Blame it on the poll tax

The Conservatives still have only 1 MP in Scotland.

It is said that the Scots continue to bear a grudge over the way that Margaret Thatcher imposed the Poll Tax on them, or rather tried it out on them a whole year before inflicting it on the English, thus proving that she regarded the Scots as mere guinea pigs or lab rats.

The Scots are, of course, entitled to their own opinion (& do not need my permission for it) but I personally have always blamed the Scots for the fact that we English ended up having it imposed upon us.

It is well known that the poll tax proposals were developed by a team of outside advisers brought in because the civil servants could not be trusted to produce workable proposals for a tax about which they were sceptical.

When the Green Paper was published with its glossy green cover & what may have been the first ever full-colour graphs in such a publication, I was almost convinced by the case for a poll tax laid out in the first few paragraphs. Then common sense prevailed. I was far from being the only sceptic - many Conservatives spoke against it too. A lengthy consultation period began.
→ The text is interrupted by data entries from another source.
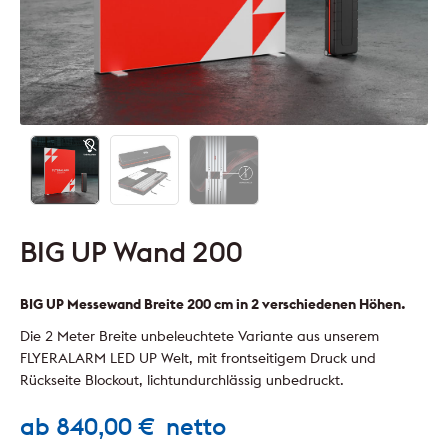
BIG UP Wand 200
BIG UP Messewand Breite 200 cm in 2 verschiedenen Höhen.
Die 2 Meter Breite unbeleuchtete Variante aus unserem
FLYERALARM LED UP Welt, mit frontseitigem Druck und
Rückseite Blockout, lichtundurchlässig unbedruckt.
ab
840,00
€
netto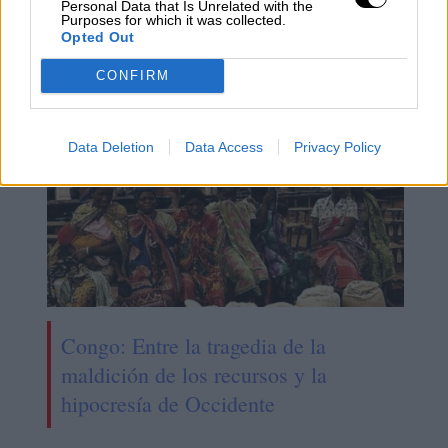
Personal Data that Is Unrelated with the
que se pierde cuando hay una
Purposes for which it was collected.
Opted Out
guerra"
CONFIRM
Data Deletion
Data Access
Privacy Policy
Congo: Entre la tragedia de la
maldición de los recursos y la
hipocresía de Occidente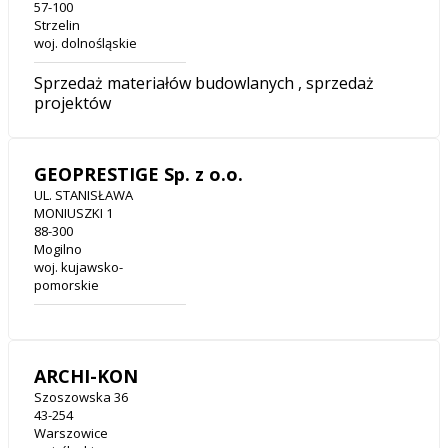
57-100
Strzelin
woj. dolnośląskie
Sprzedaż materiałów budowlanych , sprzedaż
projektów
GEOPRESTIGE Sp. z o.o.
UL. STANISŁAWA
MONIUSZKI 1
88-300
Mogilno
woj. kujawsko-
pomorskie
ARCHI-KON
Szoszowska 36
43-254
Warszowice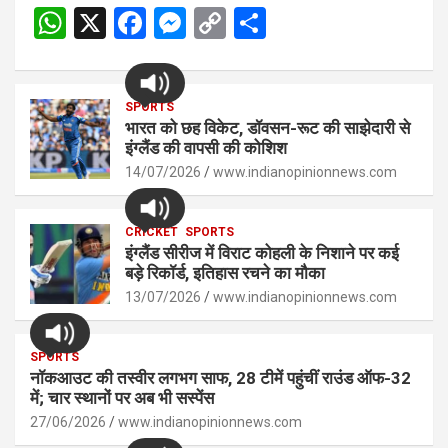
W
X
F
M
C
S
h
a
es
o
h
at
ce
se
py
ar
s
SPORTS
b
n
Li
e
भारत को छह विकेट, डॉवसन-रूट की साझेदारी से
A
o
g
n
इंग्लैंड की वापसी की कोशिश
p
14/07/2026
o
er
www.indianopinionnews.com
k
p
k
CRICKET
SPORTS
इंग्लैंड सीरीज में विराट कोहली के निशाने पर कई
बड़े रिकॉर्ड, इतिहास रचने का मौका
13/07/2026
www.indianopinionnews.com
SPORTS
नॉकआउट की तस्वीर लगभग साफ, 28 टीमें पहुंचीं राउंड ऑफ-32
में; चार स्थानों पर अब भी सस्पेंस
27/06/2026
www.indianopinionnews.com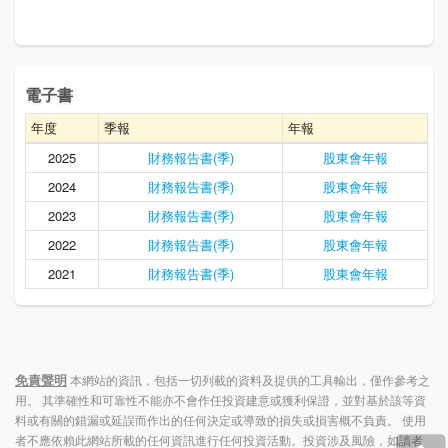
電子書
年度
季報
年報
2025
財務報告書(季)
股東會年報
2024
財務報告書(季)
股東會年報
2023
財務報告書(季)
股東會年報
2022
財務報告書(季)
股東會年報
2021
財務報告書(季)
股東會年報
免責聲明
本網站的資訊，包括一切列載的資料及提供的工具輸出，僅作參考之
用。 其準確性和可靠性不能亦不會作任投資建意或獲利保證，並對基於該等資
料或有關的錯漏或延誤而作出的任何決定或導致的損失或損害概不負責。 使用
者不應依賴此網站所載的任何資訊進行任何投資活動。投資涉及風險，如讀者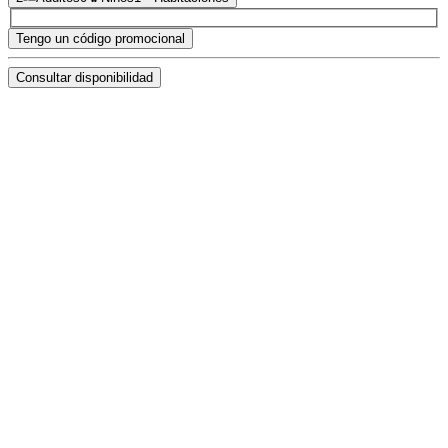
Tengo un código promocional
Consultar disponibilidad
Reservar online
con la mejor tarifa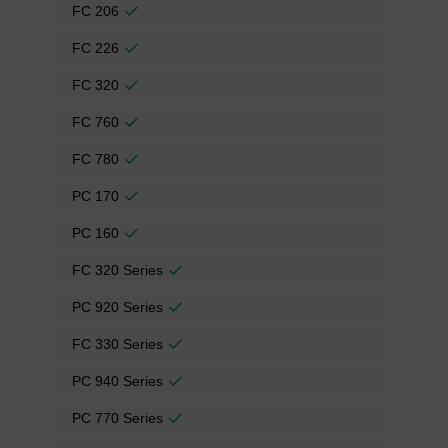
FC 206
FC 226
FC 320
FC 760
FC 780
PC 170
PC 160
FC 320 Series
PC 920 Series
FC 330 Series
PC 940 Series
PC 770 Series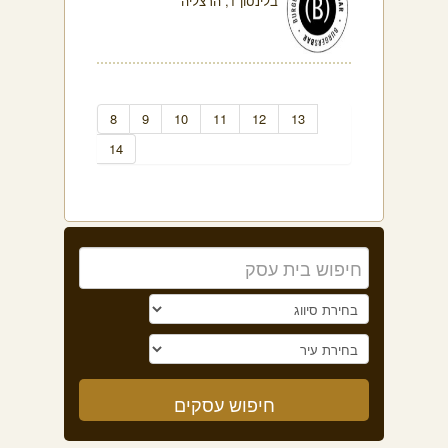
בלינסון 1, הרצליה
8
9
10
11
12
13
14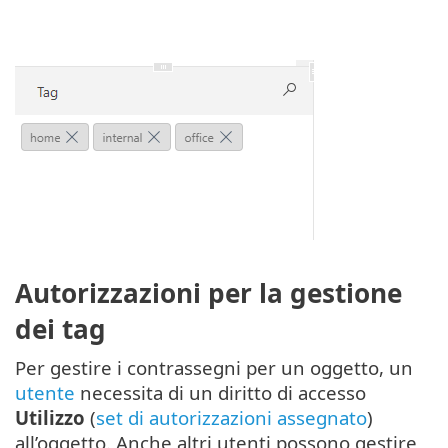
Autorizzazioni per la gestione
dei tag
Per gestire i contrassegni per un oggetto, un
utente
necessita di un diritto di accesso
Utilizzo
(
set di autorizzazioni assegnato
)
all’oggetto. Anche altri utenti possono gestire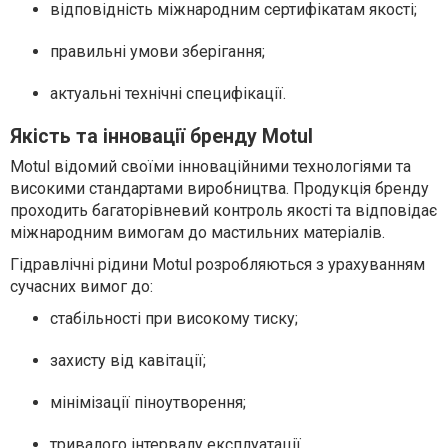
відповідність міжнародним сертифікатам якості;
правильні умови зберігання;
актуальні технічні специфікації.
Якість та інновації бренду Motul
Motul відомий своїми інноваційними технологіями та
високими стандартами виробництва. Продукція бренду
проходить багаторівневий контроль якості та відповідає
міжнародним вимогам до мастильних матеріалів.
Гідравлічні рідини Motul розробляються з урахуванням
сучасних вимог до:
стабільності при високому тиску;
захисту від кавітації;
мінімізації піноутворення;
тривалого інтервалу експлуатації.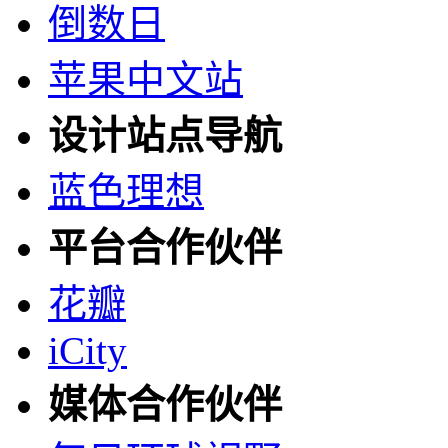
倒数日
苹果中文站
设计站点导航
蓝色理想
平台合作伙伴
花瓣
iCity
媒体合作伙伴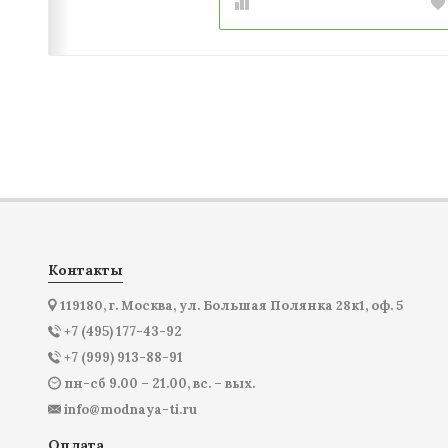
Контакты
119180, г. Москва, ул. Большая Полянка 28к1, оф. 5
+7 (495) 177-43-92
+7 (999) 913-88-91
пн-сб 9.00 – 21.00, вс. – вых.
info@modnaya-ti.ru
Оплата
But the Scottish Conservative ministers were in trouble.

The existing unpopular system of financing local government, based on the rates (a type of property tax) relied on periodic revaluation of all properties in each local area. This exercise always produced big political trouble – those who ended up paying more complained vociferously while everybody else of course kept quiet. A rating revaluation due in England had been postponed pending the new Green Paper but Scotland had gone ahead with theirs. Middle class voters in more expensive homes were not happy, & the Scottish Conservatives feared punishment at the next election. Then they heard of this wizard new wheeze in England. They asked for & were given permission to rush it though north of the border.

The chances of the proposals getting defeated by a rebellion of English Conservative MPs were probably slim anyway, but all hope of this disappeared once the tax was up & running in Scotland.

That is my way of looking at it anyway.